En Willow todas las formas de búsqueda de descendencia antes citadas están presentes. Dirigida de modo soberbio, Manchevski cuenta tres historias de tres mujeres que quieren ser madres. Las emociones sin mascarilla es lo que impera en pantalla: el paso del tiempo, otra vez las supersticiones y la interpretación particular hierven durante 100 minutos. Willow es de esas películas que se mantienen al salir de la sala. Vamos, Willow es de esas buenas películas.

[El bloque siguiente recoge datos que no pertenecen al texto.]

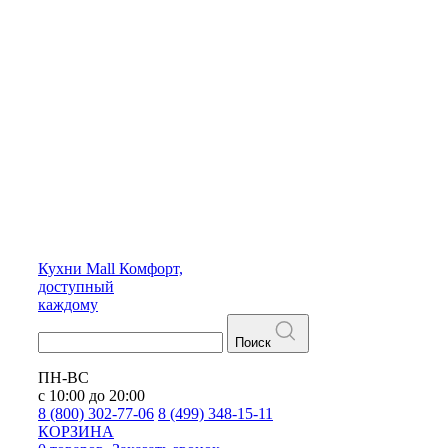
Кухни
Mall
Комфорт,
доступный
каждому
Поиск
ПН-ВС
с 10:00 до 20:00
8 (800) 302-77-06
8 (499) 348-15-11
КОРЗИНА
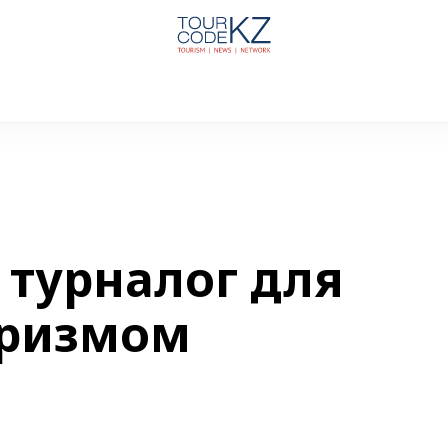
 турналог для
уризмом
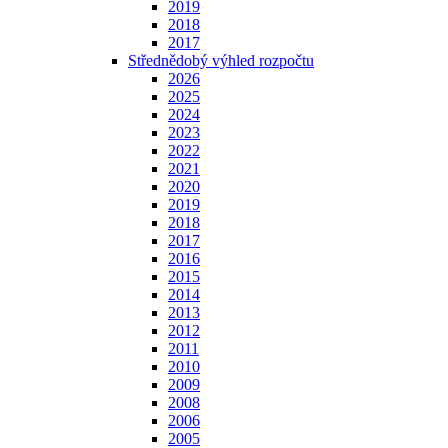
2019
2018
2017
Střednědobý výhled rozpočtu
2026
2025
2024
2023
2022
2021
2020
2019
2018
2017
2016
2015
2014
2013
2012
2011
2010
2009
2008
2006
2005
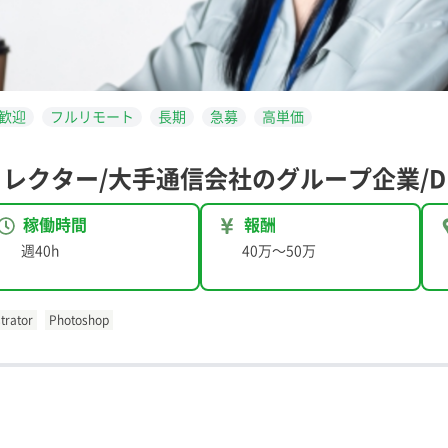
歓迎
フルリモート
長期
急募
高単価
ィレクター/大手通信会社のグループ企業/D
稼働時間
報酬
週40h
40万
〜
50万
strator
Photoshop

Cambiando de tercio, sin dejar las muestras de mediterraneidad, el resto de películas pasó por allí. Una sección oficial, que hay que destacarlo, se mantuvo en una homogeneidad óptima y nos permitió disfrutar del cine en sala con seguridad (no me había tomado tanto la temperatura desde que pasé la varicela). Un aplauso a la organización. Y al respeto de la audiencia. En Luxor, una producción egipcia dirigida por Zeina Durra, se nos narraban las pausadas peripecias de Hana. Una mujer que, tras pasar un tiempo en un hospital de una ciudad en guerra, busca refugio mental y físico en un hotel de Luxor. La crisis de los 40, el dolor psicológico, los recuerdos y las ruinas de Tebas se alían en búsqueda de consuelo. El problema del filme gravita en el ritmo. Luxor habla del paso del tiempo y, a veces, a la directora se le olvida. Paysages d’automne fue una composición de género venida de Argelia que, aunque entretenida, no deja poso. Un thriller de denuncia que se soluciona abruptamente en sus últimos 10 minutos. Eso sí, a positivar la petitoria de un periodismo libre y de calidad en el país norteafricano. Por la libertad, el primer largo de la Comuna de Cine de Rojava, es cine activista y necesario. Sobrevivir y denunciar. Cuando el periodismo partidista no alcanza, paradójicamente hace falta ficción. Es loable el trabajo de Ersin Celik (director); sin embargo, una vez planteada la denuncia la película ya no avanza en su discurso y se convierte en una estructura bastante convencional. Pero que esta gente nunca deje de hacer cine, por favor.
Mosquito y La viajante. Portugal y Canarias. Aunque más atlánticas que mediterráneas, estas dos películas destacan por su sensacional e inmersiva fotografía, así como por sus personales planteamientos. En una secuencia de la película de Joao Nuno Pinto, favorita en las quinielas, el protagonista se queda prendado ante la visión, en la sabana de Mozambique, de una manada de cebras. Un ejemplo de trabajo en grupo en busca de la supervivencia que actúa como contrapunto del personaje principal y su soledad. Otra fiscalización subjetiva de Mosquito es ver el cambio entre amo y esclavo que se ve durante todo su metraje. El joven soldado que busca su compañía pasa de opresor a oprimido dependiendo de a quién se encuentre en su camino. Dios es negra, puede quedar al final en la mente del espectador. La viajante, de Miguel Mejías, tiene excesivas capas en su hechura. Y esto no es lamento sino piropo. Una road movie, mental, cíclica, reveladora y desubicada, que deja más demandas que respuestas y que te hace preguntarte si estás en el camino deseado. Parece que hable de los grandes enigmas vitales: de la muerte, de la substancia, de la búsqueda de alianzas, de la lucha contra el recuerdo, de la hostilidad del paisaje. Pero no. La viajante habla de Ángela. Y a ella hay que acompañar. Lo demás es puro egoísmo. Enhorabuena al equipazo de la película y espero que el viaje acabe donde tiene que acabar: en una sala de cine.